8. Question sur L’homme révolté d’Albert Camus I
Dans le 1er chapitre de L’homme révolté, Albert Camus nous explique que la révolte dont il traite
résulte d’une prise de conscience de la dignité de la nature humaine universelle, plutôt que d’une
volonté de défendre ses intérêts égoïstes ou ceux de sa propre classe sociale, ou encore de quelque
autre ressentiment. A quelle conception de la révolte nous conduit-il alors, et quelles en sont les
conséquences (dramatiques en un certain sens) pour toute action qui viserait à modifier ou à contrer
les états de souffrance, de servitude et d’humiliation qui sont infligés à l’humanité ?
9. Question sur L’homme révolté d’Albert Camus II
« La révolte métaphysique est le mouvement par lequel un homme se dresse contre sa condition et
la création toute entière » écrit Albert Camus tout au début de la 2ème partie de L’homme révolté.
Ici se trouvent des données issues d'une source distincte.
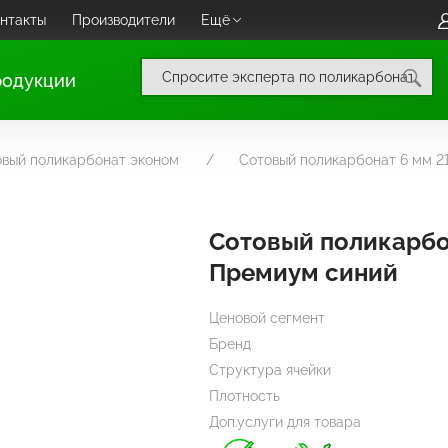
нтакты
Производители
Ещё
родукции
овый поликарбонат эконом
Сотовый поликарбонат 6 мм 
Сотовый поликарбо
Премиум синий
Ценовой сегмент
Бренд
Структура ячейки
Плотность
Доп.услуги для товара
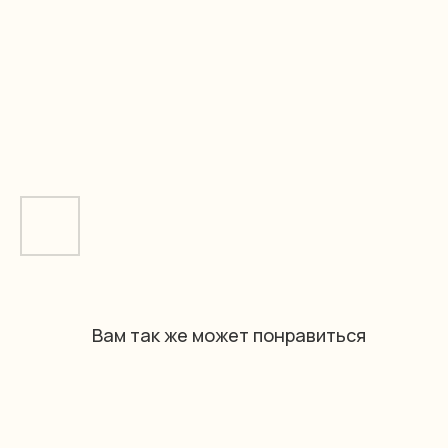
Вам так же может понравиться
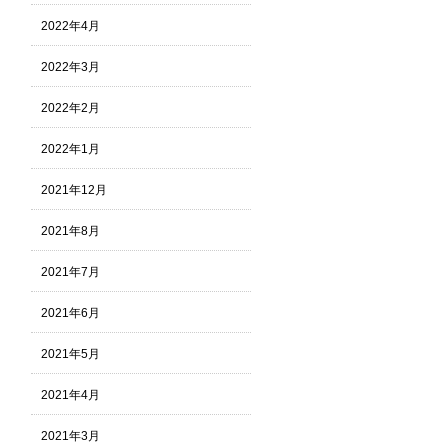
2022年4月
2022年3月
2022年2月
2022年1月
2021年12月
2021年8月
2021年7月
2021年6月
2021年5月
2021年4月
2021年3月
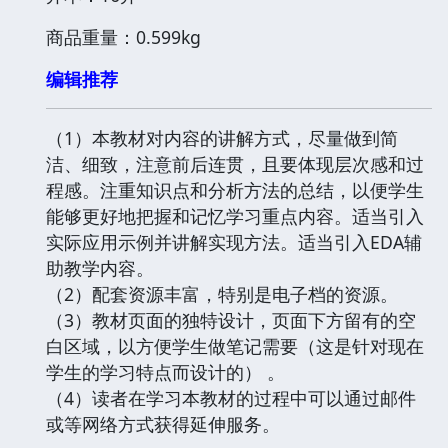
商品重量：0.599kg
编辑推荐
（1）本教材对内容的讲解方式，尽量做到简
洁、细致，注意前后连贯，且要体现层次感和过
程感。注重知识点和分析方法的总结，以便学生
能够更好地把握和记忆学习重点内容。适当引入
实际应用示例并讲解实现方法。适当引入EDA辅
助教学内容。
（2）配套资源丰富，特别是电子档的资源。
（3）教材页面的独特设计，页面下方留有的空
白区域，以方便学生做笔记需要（这是针对现在
学生的学习特点而设计的） 。
（4）读者在学习本教材的过程中可以通过邮件
或等网络方式获得延伸服务。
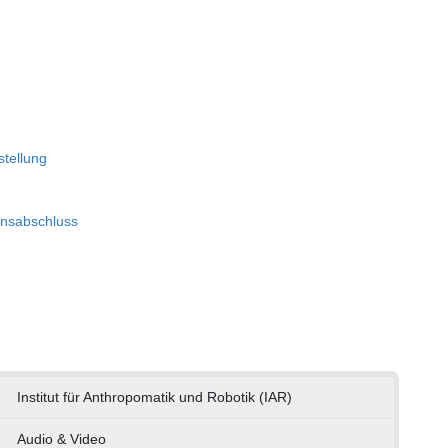
tellung
onsabschluss
Institut für Anthropomatik und Robotik (IAR)
Audio & Video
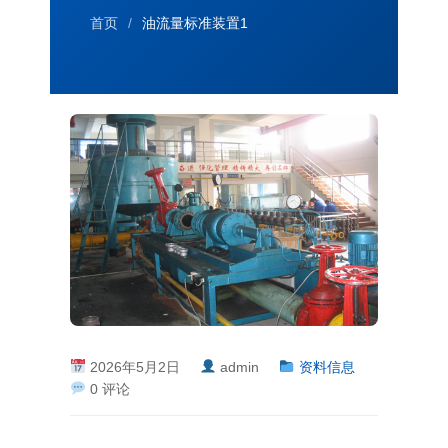
首页
/
油流量标准装置1
2026年5月2日
admin
资料信息
0 评论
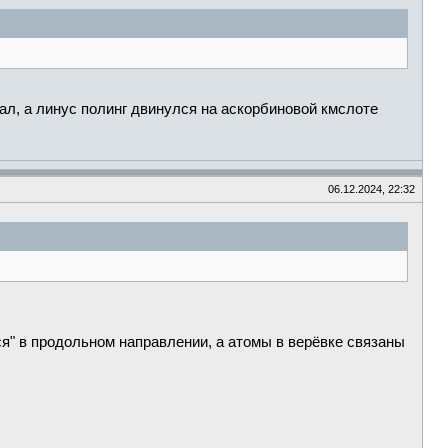
ал, а линус полинг двинулся на аскорбиновой кмслоте
06.12.2024, 22:32
ся" в продольном направлении, а атомы в верёвке связаны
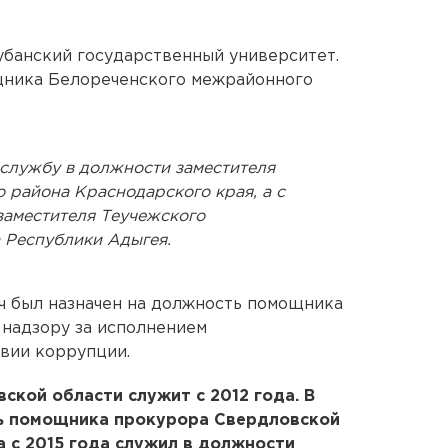
убанский государственный университет.
щника Белореченского межрайонного
 службу в должности заместителя
 района Краснодарского края, а с
заместителя Теучежского
 Республики Адыгея.
ч был назначен на должность помощника
 надзору за исполнением
вии коррупции.
ской области служит с 2012 года. В
ть помощника прокурора Свердловской
а с 2015 года служил в должности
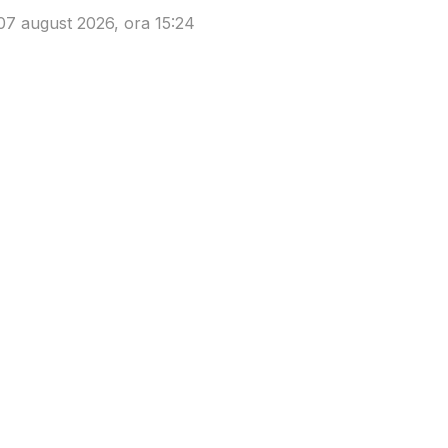
07 august 2026, ora 15:24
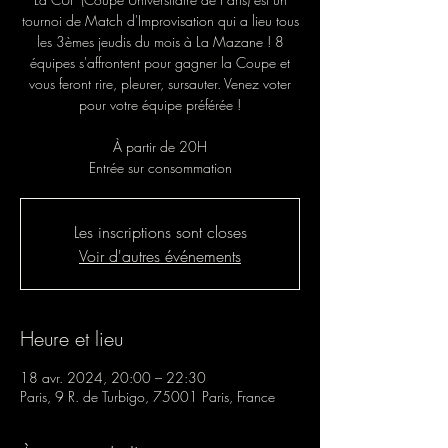
tournoi de Match d'Improvisation qui a lieu tous
les 3èmes jeudis du mois à La Mazane ! 8
équipes s'affrontent pour gagner la Coupe et
vous feront rire, pleurer, sursauter. Venez voter
pour votre équipe préférée !
À partir de 20H
Entrée sur consommation
Les inscriptions sont closes
Voir d'autres événements
Heure et lieu
18 avr. 2024, 20:00 – 22:30
Paris, 9 R. de Turbigo, 75001 Paris, France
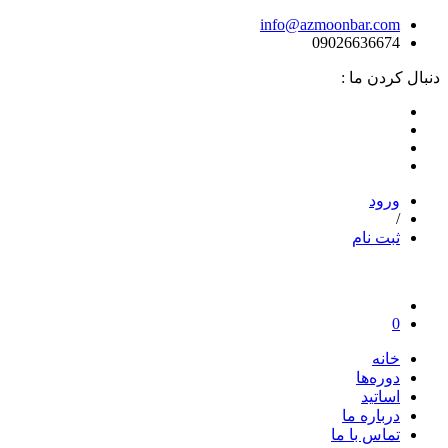
info@azmoonbar.com
09026636674
دنبال کردن ما :
ورود
/
ثبت نام
0
خانه
دوره‌ها
اساتید
درباره ما
تماس با ما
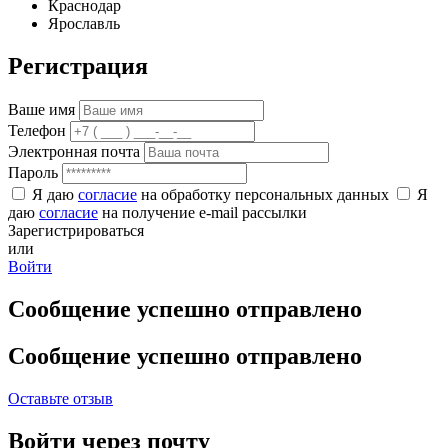
Краснодар
Ярославль
Регистрация
Ваше имя
Телефон
Электронная почта
Пароль
Я даю
согласие
на обработку персональных данных
Я
даю
согласие
на получение e-mail рассылки
Зарегистрироваться
или
Войти
Сообщение успешно отправлено
Сообщение успешно отправлено
Оставьте отзыв
Войти через почту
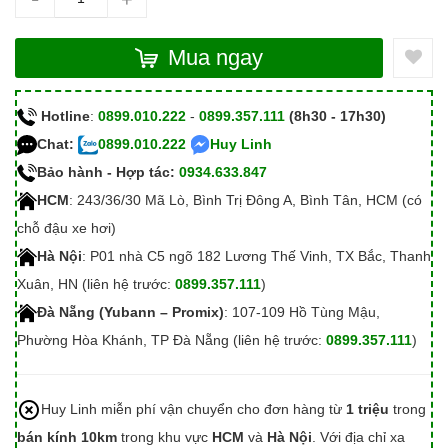
Mua ngay
Hotline
:
0899.010.222
-
0899.357.111
(8h30 - 17h30)
Chat:
0899.010.222
Huy Linh
Bảo hành - Hợp tác:
0934.633.847
HCM
: 243/36/30 Mã Lò, Bình Trị Đông A, Bình Tân, HCM (có
chỗ đậu xe hơi)
Hà Nội
: P01 nhà C5 ngõ 182 Lương Thế Vinh, TX Bắc, Thanh
Xuân, HN (liên hệ trước:
0899.357.111
)
Đà Nẵng (Yubann – Promix)
: 107-109 Hồ Tùng Mậu,
Phường Hòa Khánh, TP Đà Nẵng (liên hệ trước:
0899.357.111
)
Huy Linh miễn phí vận chuyển cho đơn hàng từ
1 triệu
trong
bán kính 10km
trong khu vực
HCM
và
Hà Nội
. Với địa chỉ xa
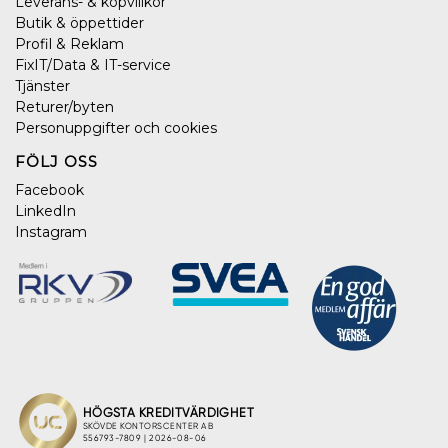
Leverans- & köpvillkor
Butik & öppettider
Profil & Reklam
FixIT/Data & IT-service
Tjänster
Returer/byten
Personuppgifter och cookies
FÖLJ OSS
Facebook
LinkedIn
Instagram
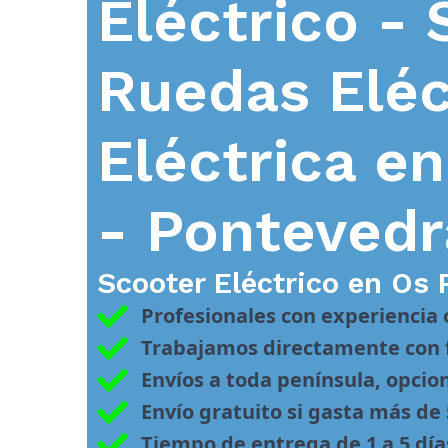
Eléctrico - 
Ruedas Eléc
Eléctrica e
- Pontevedr
Scooter Eléctrico en
Os 
Profesionales con experiencia
Trabajamos directamente con f
Envíos a toda península, opcio
Envío gratuito si gasta más de
Tiempo de entrega de 1 a 5 día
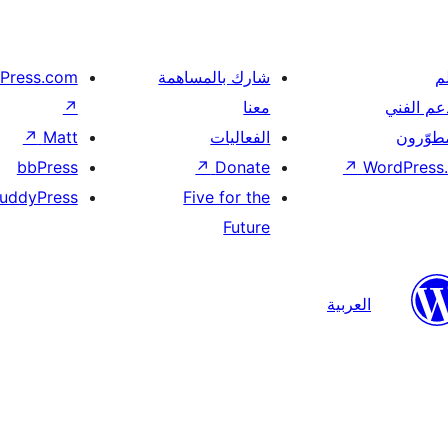
م
شارك بالمساهمة
Press.com
عم الفني
معنا
↗
مطوّرون
الفعاليات
Matt
↗
bbPress
↗
Donate
↗
WordPress.
uddyPress
Five for the
Future
العربية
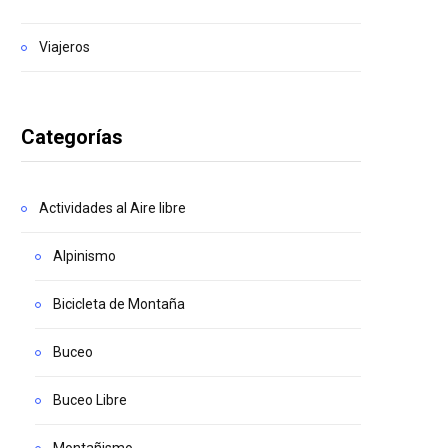
Viajeros
Categorías
Actividades al Aire libre
Alpinismo
Bicicleta de Montaña
Buceo
Buceo Libre
Montañismo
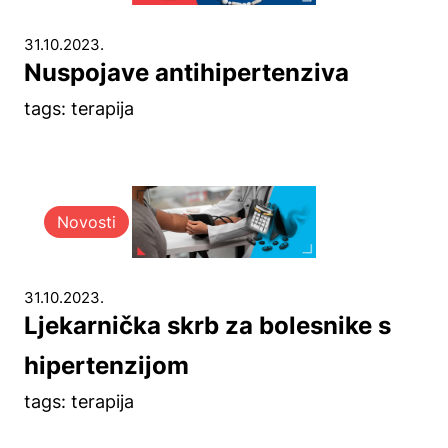
31.10.2023.
Nuspojave antihipertenziva
tags: terapija
Novosti
31.10.2023.
Ljekarnička skrb za bolesnike s
hipertenzijom
tags: terapija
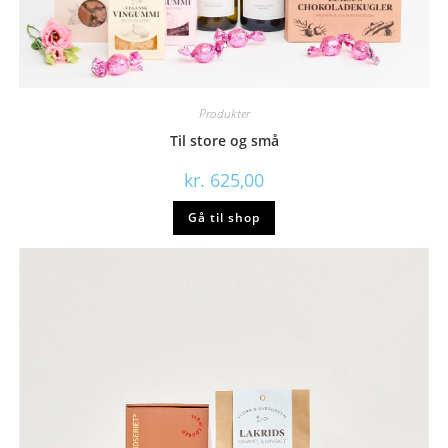
Produkter
Til store og små
kr.
625,00
Gå til shop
A
quelles dérives cette révolte est-elle exposée, et par quel paradoxe est-elle habitée, selon les
analyses qu’il propose du personnage d’Ivan Karamazov de Dostoïevski ?
Sur les bases de cet argument, montrez en quoi Albert Camus respecte et souscrit à l’exigence
éthique de Nietzsche d’une part, de Marx d’autre part, et sur quels points essentiels (en faisant donc
abstraction de leurs interprétations abusives ou malheureuses), il se distancie de ceux-ci. En
conclusion, faites ressortir l’originalité de la philosophie de la révolte d’Albert Camus en
commentant le principe qu’il énonce à la page 63 : « La révolte est l’affirmation d’une nature
commune à tous les hommes, qui échappe au monde de la puissance ».